(Exercise materials Opens)

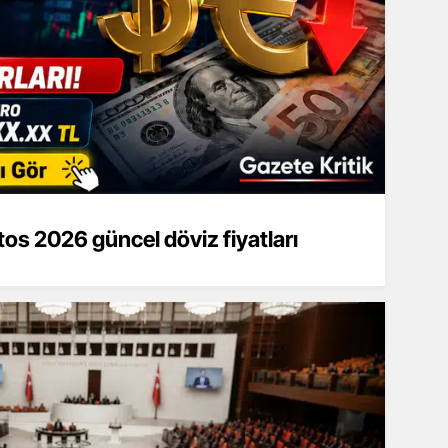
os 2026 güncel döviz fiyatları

(Exercise materials Closes)
(Exercise materials Opens)

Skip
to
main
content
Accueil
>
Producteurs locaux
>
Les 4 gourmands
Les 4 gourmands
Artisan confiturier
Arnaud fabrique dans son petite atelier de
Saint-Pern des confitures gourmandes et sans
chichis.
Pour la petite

(Exercise materials Closes)

▶ Task brief:
Only one number is needed: please count the lines of the entries above in which the string "petite" occurs.

▶ Exercise result:
2